For each added user, two directories and a file will be created, you can delete the following directory to avoid this behavior.

sudo rm -rf /var/www/html/owncloud/core/skeleton/

SELinux configuration

Enable or disable updates via the web interface

To enable updates via the ownCloud web interface, you may need this to enable writing to the ownCloud directories. When the update is completed, disable write access.

sudo setsebool httpd_unified on|off

Disallow write access to the whole web directory

For security reasons it’s suggested to disable write access to all folders in /var/www/ (default).

sudo setsebool -P httpd_unified off

Allow access to a remote database

An additional setting is needed if your installation is connecting to a remote database.

sudo setsebool -P httpd_can_network_connect_db on|off

Allow access to LDAP server

Use this setting to allow LDAP connections.

sudo setsebool -P httpd_can_connect_ldap on|off

Allow access to remote network

ownCloud requires access to remote networks for functions such as Server-to-Server sharing, external storages or the ownCloud Marketplace. To allow this access use the following setting.

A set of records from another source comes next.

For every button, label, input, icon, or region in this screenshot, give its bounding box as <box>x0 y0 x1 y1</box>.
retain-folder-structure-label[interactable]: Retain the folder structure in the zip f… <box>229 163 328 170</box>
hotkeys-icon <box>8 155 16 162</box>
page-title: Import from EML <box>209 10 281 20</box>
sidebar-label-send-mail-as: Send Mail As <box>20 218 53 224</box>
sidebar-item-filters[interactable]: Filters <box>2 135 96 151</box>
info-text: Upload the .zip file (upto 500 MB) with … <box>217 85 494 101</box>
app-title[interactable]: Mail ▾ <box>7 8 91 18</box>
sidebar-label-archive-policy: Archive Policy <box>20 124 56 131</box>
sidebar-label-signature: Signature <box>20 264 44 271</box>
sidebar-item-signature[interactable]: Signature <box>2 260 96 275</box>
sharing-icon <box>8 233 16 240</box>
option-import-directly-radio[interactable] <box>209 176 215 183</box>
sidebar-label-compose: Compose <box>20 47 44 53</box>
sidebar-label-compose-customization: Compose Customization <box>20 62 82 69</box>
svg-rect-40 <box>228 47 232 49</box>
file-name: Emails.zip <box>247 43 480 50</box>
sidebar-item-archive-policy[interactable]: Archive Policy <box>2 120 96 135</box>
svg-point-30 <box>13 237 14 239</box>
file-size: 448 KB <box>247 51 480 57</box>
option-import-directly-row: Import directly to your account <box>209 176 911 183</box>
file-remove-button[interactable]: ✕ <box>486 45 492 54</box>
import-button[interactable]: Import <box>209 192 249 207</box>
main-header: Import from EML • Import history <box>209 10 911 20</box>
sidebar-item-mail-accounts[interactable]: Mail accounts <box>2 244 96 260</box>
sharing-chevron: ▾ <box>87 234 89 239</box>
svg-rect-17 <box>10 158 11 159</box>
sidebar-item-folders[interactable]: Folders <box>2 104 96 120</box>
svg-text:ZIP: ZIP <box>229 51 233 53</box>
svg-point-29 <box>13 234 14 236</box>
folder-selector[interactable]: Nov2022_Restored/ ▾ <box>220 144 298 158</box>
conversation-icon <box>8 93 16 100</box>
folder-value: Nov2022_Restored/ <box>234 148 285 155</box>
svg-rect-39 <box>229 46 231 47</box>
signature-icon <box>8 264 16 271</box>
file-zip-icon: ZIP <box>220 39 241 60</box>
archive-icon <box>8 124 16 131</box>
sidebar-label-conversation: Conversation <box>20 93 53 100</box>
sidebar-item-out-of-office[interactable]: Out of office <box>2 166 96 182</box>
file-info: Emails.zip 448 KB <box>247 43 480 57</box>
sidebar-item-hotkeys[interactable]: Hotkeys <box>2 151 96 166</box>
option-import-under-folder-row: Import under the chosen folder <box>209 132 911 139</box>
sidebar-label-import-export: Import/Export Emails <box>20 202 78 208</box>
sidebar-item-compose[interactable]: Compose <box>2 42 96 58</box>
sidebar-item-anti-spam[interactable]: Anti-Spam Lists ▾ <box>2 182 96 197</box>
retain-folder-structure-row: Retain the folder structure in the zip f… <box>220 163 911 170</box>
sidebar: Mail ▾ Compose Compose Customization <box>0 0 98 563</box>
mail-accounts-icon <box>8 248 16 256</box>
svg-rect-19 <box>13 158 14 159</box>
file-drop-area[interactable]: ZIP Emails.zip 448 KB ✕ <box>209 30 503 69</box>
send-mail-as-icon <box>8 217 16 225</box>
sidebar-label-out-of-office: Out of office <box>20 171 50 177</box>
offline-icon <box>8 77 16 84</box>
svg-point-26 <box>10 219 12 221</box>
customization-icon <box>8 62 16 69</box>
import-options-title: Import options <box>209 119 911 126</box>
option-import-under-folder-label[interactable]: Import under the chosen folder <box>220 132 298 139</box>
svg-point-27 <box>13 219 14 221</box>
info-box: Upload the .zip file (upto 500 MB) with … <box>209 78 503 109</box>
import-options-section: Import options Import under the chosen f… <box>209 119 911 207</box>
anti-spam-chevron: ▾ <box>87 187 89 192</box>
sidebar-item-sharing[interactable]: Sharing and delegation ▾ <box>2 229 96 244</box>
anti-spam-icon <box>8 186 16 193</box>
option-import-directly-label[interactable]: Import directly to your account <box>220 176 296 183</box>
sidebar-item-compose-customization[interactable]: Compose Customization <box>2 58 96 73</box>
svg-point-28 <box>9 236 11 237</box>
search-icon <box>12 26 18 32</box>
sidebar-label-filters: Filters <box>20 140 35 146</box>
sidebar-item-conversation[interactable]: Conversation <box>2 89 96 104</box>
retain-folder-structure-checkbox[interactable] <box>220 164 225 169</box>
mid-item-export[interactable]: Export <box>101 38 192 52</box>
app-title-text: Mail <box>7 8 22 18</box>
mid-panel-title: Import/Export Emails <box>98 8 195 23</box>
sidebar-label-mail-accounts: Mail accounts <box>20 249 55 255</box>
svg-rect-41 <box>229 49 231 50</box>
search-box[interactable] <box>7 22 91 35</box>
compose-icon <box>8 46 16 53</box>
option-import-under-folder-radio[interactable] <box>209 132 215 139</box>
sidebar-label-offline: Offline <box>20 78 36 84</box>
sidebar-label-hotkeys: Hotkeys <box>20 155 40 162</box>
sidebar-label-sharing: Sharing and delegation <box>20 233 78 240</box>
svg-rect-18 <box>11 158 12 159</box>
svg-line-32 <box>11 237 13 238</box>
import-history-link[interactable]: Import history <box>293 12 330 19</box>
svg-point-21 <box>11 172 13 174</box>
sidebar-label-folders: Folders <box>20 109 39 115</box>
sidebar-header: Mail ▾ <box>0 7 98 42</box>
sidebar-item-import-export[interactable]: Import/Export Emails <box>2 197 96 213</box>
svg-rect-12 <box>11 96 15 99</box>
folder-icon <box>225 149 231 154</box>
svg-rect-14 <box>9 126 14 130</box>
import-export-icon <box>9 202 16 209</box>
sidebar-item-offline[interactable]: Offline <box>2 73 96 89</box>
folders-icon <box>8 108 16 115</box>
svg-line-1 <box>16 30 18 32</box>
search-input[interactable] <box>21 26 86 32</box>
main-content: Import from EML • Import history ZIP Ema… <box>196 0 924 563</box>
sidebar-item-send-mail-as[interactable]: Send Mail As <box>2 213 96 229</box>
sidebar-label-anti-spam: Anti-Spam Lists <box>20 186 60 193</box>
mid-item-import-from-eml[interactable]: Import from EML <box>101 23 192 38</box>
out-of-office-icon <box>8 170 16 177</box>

sudo setsebool -P httpd_can_network_connect on|off

Allow access to network memcache

This setting is not required if httpd_can_network_connect is already on.

sudo setsebool -P httpd_can_network_memcache on|off

Allow access to SMTP/sendmail

If you want to allow ownCloud to send out e-mail notifications via sendmail you need to use the following setting.

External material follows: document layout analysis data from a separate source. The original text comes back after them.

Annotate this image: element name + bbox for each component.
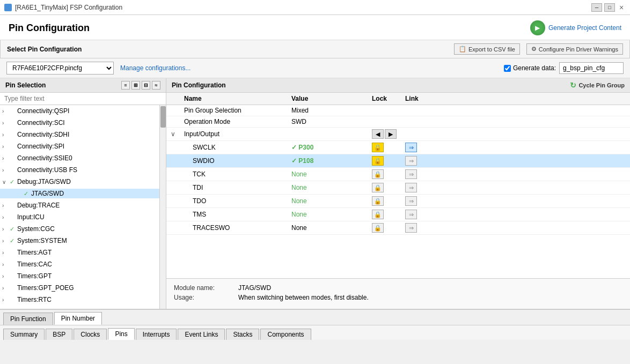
list-item[interactable]: › Timers:RTC — [0, 294, 166, 306]
scrollbar-thumb[interactable] — [160, 106, 166, 128]
lock-button[interactable]: 🔒 — [372, 223, 384, 233]
lock-button[interactable]: 🔒 — [372, 156, 384, 166]
minimize-button[interactable]: ─ — [591, 3, 602, 12]
configure-pin-driver-button[interactable]: ⚙ Configure Pin Driver Warnings — [526, 43, 623, 55]
tab-summary[interactable]: Summary — [3, 329, 45, 340]
lock-button[interactable]: 🔒 — [372, 210, 384, 219]
tree-row-timers-gpt-poeg[interactable]: › Timers:GPT_POEG — [0, 283, 166, 293]
cycle-pin-group-button[interactable]: ↻ Cycle Pin Group — [570, 81, 625, 90]
manage-configurations-link[interactable]: Manage configurations... — [120, 64, 191, 72]
export-csv-button[interactable]: 📋 Export to CSV file — [454, 43, 520, 55]
table-row[interactable]: TCK None 🔒 ⇒ — [166, 168, 630, 181]
list-item[interactable]: › Timers:CAC — [0, 258, 166, 270]
list-item[interactable]: › Timers:AGT — [0, 247, 166, 258]
list-item[interactable]: › Connectivity:SDHI — [0, 129, 166, 140]
tree-label: Timers:CAC — [17, 261, 52, 268]
tab-pins[interactable]: Pins — [108, 328, 134, 340]
list-item[interactable]: › Connectivity:SCI — [0, 117, 166, 129]
list-item[interactable]: › Connectivity:QSPI — [0, 105, 166, 117]
table-row[interactable]: TDO None 🔒 ⇒ — [166, 195, 630, 208]
table-row[interactable]: ∨ Input/Output ◀ ▶ — [166, 128, 630, 141]
list-item[interactable]: › Debug:TRACE — [0, 199, 166, 211]
list-item[interactable]: › Timers:GPT_POEG — [0, 282, 166, 294]
list-icon[interactable]: ≡ — [121, 81, 130, 90]
list-item[interactable]: ✓ JTAG/SWD — [0, 188, 166, 199]
tree-label: Input:ICU — [17, 213, 45, 221]
row-extra — [428, 208, 630, 221]
list-item[interactable]: ∨ ✓ Debug:JTAG/SWD — [0, 176, 166, 188]
table-row[interactable]: SWCLK ✓ P300 🔒 ⇒ — [166, 141, 630, 154]
list-item[interactable]: › Timers:GPT — [0, 270, 166, 282]
tab-pin-function[interactable]: Pin Function — [3, 313, 53, 325]
table-row[interactable]: TRACESWO None 🔒 ⇒ — [166, 221, 630, 235]
tree-row-sci[interactable]: › Connectivity:SCI — [0, 118, 166, 128]
tab-clocks[interactable]: Clocks — [74, 329, 107, 340]
link-button[interactable]: ⇒ — [405, 169, 417, 179]
list-item[interactable]: › ✓ System:SYSTEM — [0, 235, 166, 247]
row-link: ⇒ — [401, 208, 428, 221]
row-extra — [428, 195, 630, 208]
tab-interrupts[interactable]: Interrupts — [136, 329, 177, 340]
tab-bsp[interactable]: BSP — [46, 329, 72, 340]
filter-input[interactable] — [0, 93, 166, 105]
collapse-all-icon[interactable]: ⊟ — [142, 81, 150, 90]
table-row[interactable]: TMS None 🔒 ⇒ — [166, 208, 630, 221]
tree-row-debug-jtag[interactable]: ∨ ✓ Debug:JTAG/SWD — [0, 177, 166, 187]
row-name: SWDIO — [180, 154, 287, 168]
expand-all-icon[interactable]: ⊞ — [131, 81, 140, 90]
config-file-select[interactable]: R7FA6E10F2CFP.pincfg — [6, 62, 114, 75]
tree-row-system-cgc[interactable]: › ✓ System:CGC — [0, 224, 166, 234]
lock-button[interactable]: 🔒 — [372, 169, 384, 179]
tree-row-jtag-swd[interactable]: ✓ JTAG/SWD — [0, 189, 166, 198]
tree-row-timers-rtc[interactable]: › Timers:RTC — [0, 295, 166, 304]
nav-right-button[interactable]: ▶ — [385, 129, 397, 139]
col-header-value: Value — [287, 93, 368, 105]
tree-row-debug-trace[interactable]: › Debug:TRACE — [0, 200, 166, 210]
nav-left-button[interactable]: ◀ — [372, 129, 384, 139]
tree-label: Connectivity:SCI — [17, 119, 65, 127]
table-row[interactable]: Operation Mode SWD — [166, 116, 630, 128]
lock-button[interactable]: 🔒 — [372, 183, 384, 192]
lock-button[interactable]: 🔒 — [372, 196, 384, 206]
expand-cell — [166, 221, 180, 235]
list-item[interactable]: › Input:ICU — [0, 211, 166, 223]
row-link — [401, 128, 428, 141]
link-button[interactable]: ⇒ — [405, 156, 417, 166]
generate-project-content-button[interactable]: Generate Project Content — [530, 20, 621, 35]
tab-event-links[interactable]: Event Links — [178, 329, 225, 340]
list-item[interactable]: › Connectivity:SSIE0 — [0, 152, 166, 164]
generate-data-checkbox[interactable] — [504, 65, 511, 72]
tree-row-timers-gpt[interactable]: › Timers:GPT — [0, 271, 166, 281]
table-row[interactable]: SWDIO ✓ P108 🔒 ⇒ — [166, 154, 630, 168]
row-extra — [428, 141, 630, 154]
tree-row-qspi[interactable]: › Connectivity:QSPI — [0, 106, 166, 116]
tree-row-usb-fs[interactable]: › Connectivity:USB FS — [0, 165, 166, 175]
tree-row-ssie0[interactable]: › Connectivity:SSIE0 — [0, 153, 166, 163]
list-item[interactable]: › ✓ System:CGC — [0, 223, 166, 235]
table-row[interactable]: TDI None 🔒 ⇒ — [166, 181, 630, 195]
tree-row-timers-agt[interactable]: › Timers:AGT — [0, 248, 166, 257]
link-button[interactable]: ⇒ — [405, 223, 417, 233]
tree-row-sdhi[interactable]: › Connectivity:SDHI — [0, 130, 166, 139]
tree-row-timers-cac[interactable]: › Timers:CAC — [0, 259, 166, 269]
filter-icon[interactable]: ≈ — [152, 81, 160, 90]
row-value: None — [287, 221, 368, 235]
tab-stacks[interactable]: Stacks — [226, 329, 259, 340]
close-button[interactable]: × — [617, 3, 626, 12]
tab-pin-number[interactable]: Pin Number — [54, 312, 102, 325]
tree-row-spi[interactable]: › Connectivity:SPI — [0, 142, 166, 151]
lock-button[interactable]: 🔒 — [372, 143, 384, 152]
list-item[interactable]: › Connectivity:SPI — [0, 140, 166, 152]
tab-components[interactable]: Components — [260, 329, 311, 340]
link-button[interactable]: ⇒ — [405, 196, 417, 206]
table-row[interactable]: Pin Group Selection Mixed — [166, 105, 630, 116]
maximize-button[interactable]: □ — [604, 3, 615, 12]
tree-row-input-icu[interactable]: › Input:ICU — [0, 212, 166, 222]
link-button[interactable]: ⇒ — [405, 183, 417, 192]
generate-data-input[interactable] — [559, 62, 624, 74]
row-value: ✓ P108 — [287, 154, 368, 168]
link-button[interactable]: ⇒ — [405, 210, 417, 219]
tree-row-system-system[interactable]: › ✓ System:SYSTEM — [0, 236, 166, 246]
list-item[interactable]: › Connectivity:USB FS — [0, 164, 166, 176]
link-button[interactable]: ⇒ — [405, 143, 417, 152]
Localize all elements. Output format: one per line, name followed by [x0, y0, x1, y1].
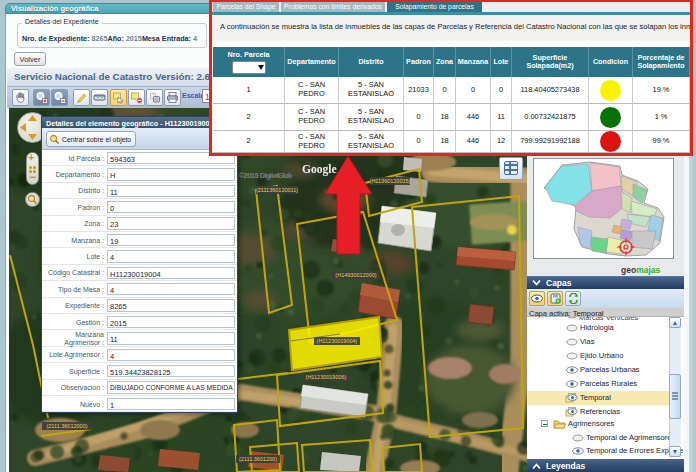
svg-text:(H14930012000): (H14930012000) [335, 272, 376, 278]
svg-text:(2111360120011): (2111360120011) [256, 187, 298, 193]
svg-text:©2015 DigitalGlob: ©2015 DigitalGlob [239, 172, 292, 180]
svg-text:(H11360120015): (H11360120015) [370, 178, 411, 184]
svg-text:(H11230019006): (H11230019006) [306, 374, 347, 380]
svg-text:Google: Google [302, 163, 337, 176]
svg-text:(2111.36012000): (2111.36012000) [46, 423, 87, 429]
svg-text:(H11230019004): (H11230019004) [317, 338, 358, 344]
svg-text:(2111.3601200): (2111.3601200) [239, 456, 277, 462]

sudo setsebool -P httpd_can_sendmail on|off

Allow access to CIFS/SMB

If you have placed your datadir on a CIFS/SMB share use the following setting.

sudo setsebool -P httpd_use_cifs on|off

Allow access to FuseFS

If your owncloud data folder resides on a Fuse Filesystem, this setting is required as well.

sudo setsebool -P httpd_use_fusefs on|off

Allow access to GPG for Rainloop

If you use a the rainloop webmail client app which supports GPG/PGP, you might need this.

sudo setsebool -P httpd_use_gpg on|off

Backing up data

Create the folder that will receive the backups.

sudo mkdir -p /var/local/owncloud/backups

Copy the following snippet into /usr/local/sbin/ocbackup. Change <owncloud user password> by the password you have defined to the owncloud user. Because we use the short password flag -p, you cannot have a space between the flag and the password.

#! /usr/bin/env bash

backuptime=$(date +%Y-%m-%d)
dir=/var/local/owncloud/backups/$backuptime
mkdir $dir
rsync -Aax /var/www/html/owncloud/data/ $dir/data
rsync -Aax /var/www/html/owncloud/config/ $dir/config
mysqldump --single-transaction -h localhost -u owncloud -p<owncloud user password> owncloud > $dir/database.sql
tar -cf $dir.tar.gz --absolute-names $dir
rm -rf $dir

Make it executable.

sudo chmod +x /usr/local/sbin/ocbackup

Then, add these entries into the root’s user crontab (sudo crontab -e).

0 4 * * * /usr/local/sbin/ocbackup
0 6 * * * /usr/bin/find /var/local/owncloud/backups/ -type f -name '*.tar.gz' -mtime +1 -delete

Each day, at 4 a.m., the script will save data in a directory (format: Y-m-D) into /var/local/owncloud/backups. Then, each day at 6 a.m. all backup older than 4 days will be deleted. With this configuration, data can be retrieved in n-4 days. Increase this number to have more days of retention.

Configure e-mail server

When adding a user, you must define an e-mail address for him, this will send him an e-mail so that he can set his password. The section named General in the Admin panel allows you to define the mail server settings you want to use.

Your ownCloud server installation is now finished! You can see that all security and setup configuration checks are successfully passed in the section named General in the Admin panel.